Ade Sosialisasi Stay at Home dan RW Siaga Corona di Wilayah Perbatasan
foto: INILAH/Reza Zurifwan

INILAH, Bogor - Bupati Bogor Ade Yasin beserta seluruh satuan gugus covid 19 Kabupaten Bogor melakukan pencegahan eksodus warga yang berasal dari luar Kabupaten Bogor dengan melakukan aksi simpatik serentak dan sosialisasikan Rukun Warga siaga ke pengendara.

 

Aksi ini digelar di empat lokasi yang tepat menjadi titik masuknya ke Kabupaten Bogor, yakni pos polisi Gadog Ciawi, Puncak Pass Cisarua, Cigombong dan   fly over cibinong. 

 

“Sosialisasi stay at home atau tetap tinggal dirumahnya masing - masing kepada para pengguna jalan di titik - titik perbatasan dan dilakukan kepada pengendara berplat nomor buka F ini bertujuan agar mereka mempertimbangkan kembali perjalanannya menuju Kabupaten Bogor” ucap Bupati Bogor Ade Yasin kepada wartawan, Sabtu (4/4)

 

Politisi PPP ini juga menindaklanjuti instruksi Presiden yang disampaikan melalui Gubernur Jawa Barat, bahwa dalam rangka pencegahan penyebaran virus corona, seluruh kabupaten atau kota khususnya di Jawa Barat agar memberdayakan potensi masyarakat dalam bentuk RW Siaga.
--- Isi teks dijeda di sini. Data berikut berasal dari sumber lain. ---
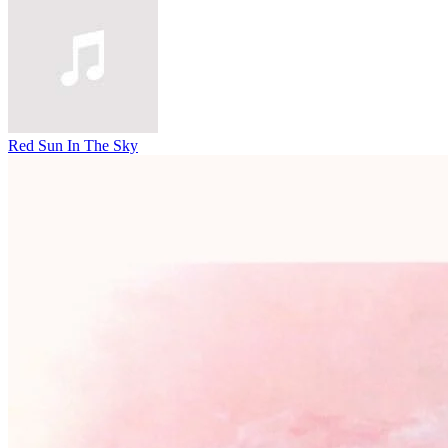
Red Sun In The Sky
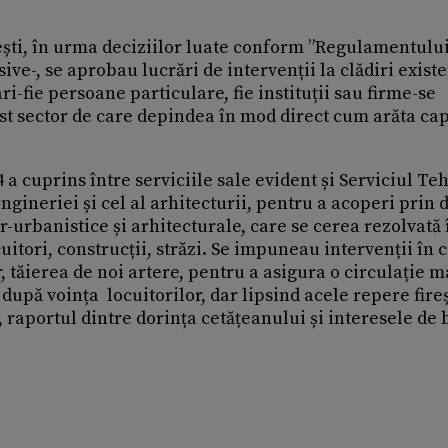
ști, în urma deciziilor luate conform ”Regulamentulu
ve-, se aprobau lucrări de intervenții la clădiri exist
ri-fie persoane particulare, fie instituții sau firme-se
st sector de care depindea în mod direct cum arăta cap
cuprins între serviciile sale evident și Serviciul Teh
 ingineriei și cel al arhitecturii, pentru a acoperi prin 
r-urbanistice și arhitecturale, care se cerea rezolvată 
itori, construcții, străzi. Se impuneau intervenții în 
r, tăierea de noi artere, pentru a asigura o circulație 
 după voința locuitorilor, dar lipsind acele repere fireș
 raportul dintre dorința cetățeanului și interesele de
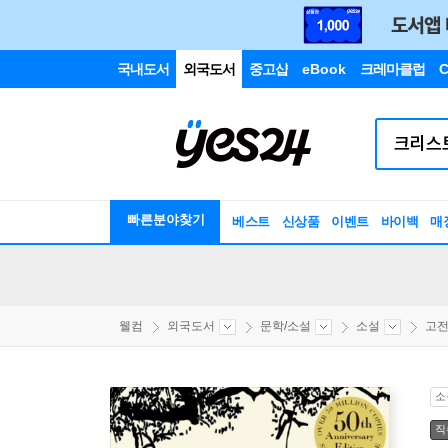
국내도서
외국도서
중고샵
eBook
크레마클럽
C
빠른분야찾기
베스트
신상품
이벤트
바이백
매
웰컴
외국도서
문학/소설
소설
고
소
직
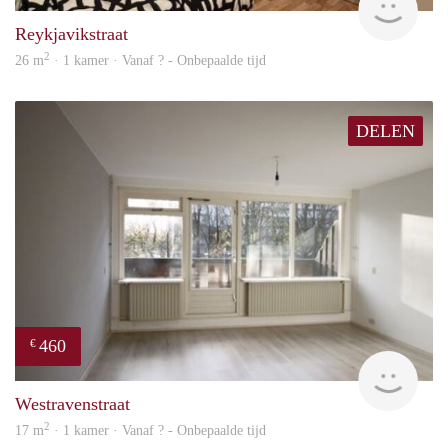
Reykjavikstraat
2
26 m
· 1 kamer · Vanaf ? - Onbepaalde tijd
DELEN
460
€
Woni
Westravenstraat
2
17 m
· 1 kamer · Vanaf ? - Onbepaalde tijd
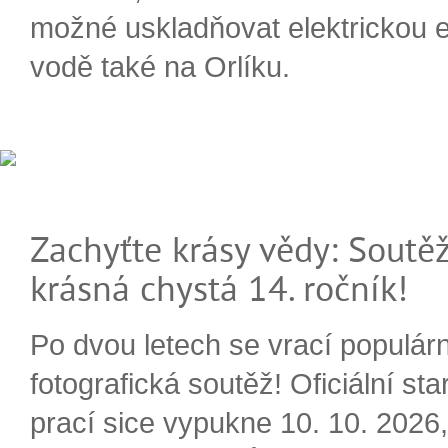
možné uskladňovat elektrickou e
vodě také na Orlíku.
Zachyťte krásy vědy: Soutěž
krásná chystá 14. ročník!
Po dvou letech se vrací populárn
fotografická soutěž! Oficiální sta
prací sice vypukne 10. 10. 2026, 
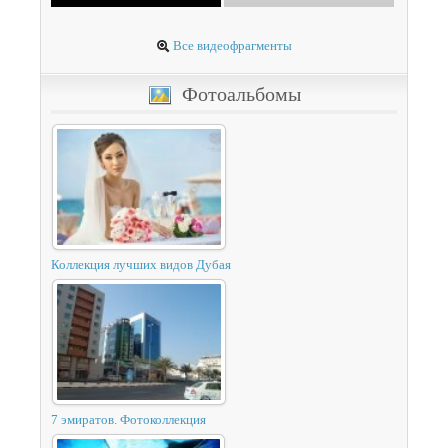
Все видеофрагменты
Фотоальбомы
Коллекция лучших видов Дубая
7 эмиратов. Фотоколлекция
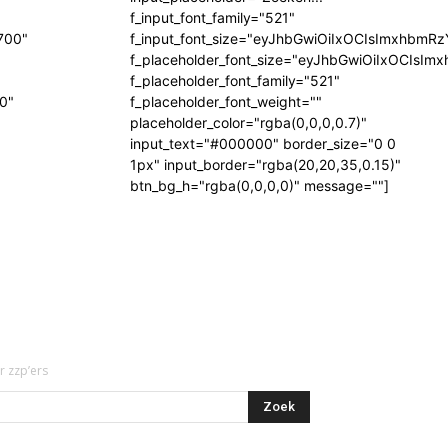
f_input_font_family="521"
700"
f_input_font_size="eyJhbGwiOiIxOCIsImxhbmR
f_placeholder_font_size="eyJhbGwiOiIxOCIsI
f_placeholder_font_family="521"
"0"
f_placeholder_font_weight=""
placeholder_color="rgba(0,0,0,0.7)"
input_text="#000000" border_size="0 0
1px" input_border="rgba(20,20,35,0.15)"
btn_bg_h="rgba(0,0,0,0)" message=""]
r zzp’ers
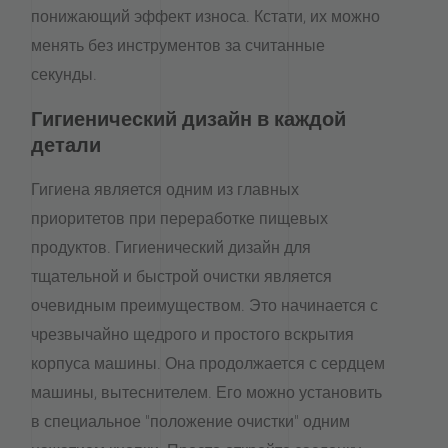
понижающий эффект износа. Кстати, их можно
менять без инструментов за считанные
секунды.
Гигиенический дизайн в каждой
детали
Гигиена является одним из главных
приоритетов при переработке пищевых
продуктов. Гигиенический дизайн для
тщательной и быстрой очистки является
очевидным преимуществом. Это начинается с
чрезвычайно щедрого и простого вскрытия
корпуса машины. Она продолжается с сердцем
машины, вытеснителем. Его можно установить
в специальное "положение очистки" одним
Ade Yasin memerintahkan melalui 40 camat, dan ditargetkan terbentuk 3759 RW siaga corona di Kabupaten Bogor.

 

“Tugas RW siaga ini diantaranya melakukan sosialisasi, edukasi dan pembatasan pergerakan keluar masuk warga, termasuk memonitor tamu seperti pemilik vila yang bukan warga sekitar dan orang-orang yang tidak berkepentingan di wilayah masing-masing” sambungnya.

 

Ade pun menginstruksikan untuk menggiatkan kembali sistem keamanan keliling (Siskamling) wajib lapor 1 x 24 jam dengan tetap memberlakukan pshycal distancing atau jarak minimal 1 meter. Selain itu, Ade juga meminta untuk memasang spanduk RW Siaga di setiap gerbang kampung. 

 

“Dengan terbentuknya gugus tugas covid19 di tingkat RW maka Kabupaten Bogor bisa dikatakan siaga penuh mengawasi resiko penyebaran wabah virus corona, karena RW siaga ini berfungsi sebagai alat deteksi dini penularan wabah” tutur Ade.

 

Terkait keberadaan wisatawan mancanegara dan imigran, Ia melanjutkan bahwa ada yang sudah kembali ke negara asalnya masing - masing sementara imigran yang masih tinggal di Kawasan Puncak statusnya Orang Dalam Pemantauan (ODP). 

 

"Untuk imigran yang masih tinggal di Kawasan Puncak, satuan gugus covid 19 dan Kantor Imigrasi Bogor sudah melakukan pengawasan, para imigran ini kami minta tetap tinggal di rumah dan status mereka sama halnya seperti pemilik vila yang bukan orang sekitar yaitu ODP," lanjutnya. (Reza Zurifwan)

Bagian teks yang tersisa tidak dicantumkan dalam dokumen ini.